▶ [Instructions to follow]:
All lines holding the word "kako" should be located in the records and copied.

▶ [Data records]:
+++++

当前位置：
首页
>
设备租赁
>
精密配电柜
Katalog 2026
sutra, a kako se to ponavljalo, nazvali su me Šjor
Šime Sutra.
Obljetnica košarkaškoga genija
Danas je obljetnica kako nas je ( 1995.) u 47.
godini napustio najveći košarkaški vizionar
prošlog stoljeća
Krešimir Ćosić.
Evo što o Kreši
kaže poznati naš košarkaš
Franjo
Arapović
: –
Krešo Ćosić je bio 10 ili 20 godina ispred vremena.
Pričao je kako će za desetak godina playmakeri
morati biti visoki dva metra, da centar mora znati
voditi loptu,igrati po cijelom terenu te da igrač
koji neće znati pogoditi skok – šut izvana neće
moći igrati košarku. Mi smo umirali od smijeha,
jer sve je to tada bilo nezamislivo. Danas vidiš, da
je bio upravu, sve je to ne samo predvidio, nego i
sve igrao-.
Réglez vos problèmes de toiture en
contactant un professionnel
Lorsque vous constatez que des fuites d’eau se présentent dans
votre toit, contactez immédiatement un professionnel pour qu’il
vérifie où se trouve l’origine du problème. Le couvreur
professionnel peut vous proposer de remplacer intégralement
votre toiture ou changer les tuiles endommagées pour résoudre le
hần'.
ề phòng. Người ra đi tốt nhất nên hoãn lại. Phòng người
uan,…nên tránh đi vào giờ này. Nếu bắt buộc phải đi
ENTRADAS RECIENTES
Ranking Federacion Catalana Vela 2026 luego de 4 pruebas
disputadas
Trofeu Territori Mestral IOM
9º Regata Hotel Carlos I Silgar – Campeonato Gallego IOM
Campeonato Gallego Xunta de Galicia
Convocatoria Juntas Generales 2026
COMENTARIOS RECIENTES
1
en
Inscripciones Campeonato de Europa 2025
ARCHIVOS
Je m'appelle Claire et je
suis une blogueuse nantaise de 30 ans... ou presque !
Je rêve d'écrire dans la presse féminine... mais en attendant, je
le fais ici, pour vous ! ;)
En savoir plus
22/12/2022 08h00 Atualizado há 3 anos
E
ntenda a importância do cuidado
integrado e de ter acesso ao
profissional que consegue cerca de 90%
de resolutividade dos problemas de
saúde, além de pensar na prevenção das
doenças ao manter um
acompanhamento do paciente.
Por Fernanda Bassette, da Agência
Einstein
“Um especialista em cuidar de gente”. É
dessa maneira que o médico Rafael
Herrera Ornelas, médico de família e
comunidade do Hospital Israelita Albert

+++++

▶ [Answer box]:
sutra, a kako se to ponavljalo, nazvali su me Šjor
Danas je obljetnica kako nas je ( 1995.) u 47.
Pričao je kako će za desetak godina playmakeri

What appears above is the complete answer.